• TASK PROMPT
Beginning at the line that contains "phones will be", write out every line down to the end of the records, with both ends kept and nothing added.

[Saved data entries]

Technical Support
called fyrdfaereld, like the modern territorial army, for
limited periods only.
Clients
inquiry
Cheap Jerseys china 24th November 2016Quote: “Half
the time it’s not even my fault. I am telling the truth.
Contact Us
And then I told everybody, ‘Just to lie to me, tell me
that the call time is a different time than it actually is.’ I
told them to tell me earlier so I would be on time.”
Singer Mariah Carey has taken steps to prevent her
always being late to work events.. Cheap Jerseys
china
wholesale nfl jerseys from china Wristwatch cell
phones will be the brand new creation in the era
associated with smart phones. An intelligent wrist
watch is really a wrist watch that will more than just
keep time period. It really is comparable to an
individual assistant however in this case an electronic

• TASK RESPONSE
phones will be the brand new creation in the era
associated with smart phones. An intelligent wrist
watch is really a wrist watch that will more than just
keep time period. It really is comparable to an
individual assistant however in this case an electronic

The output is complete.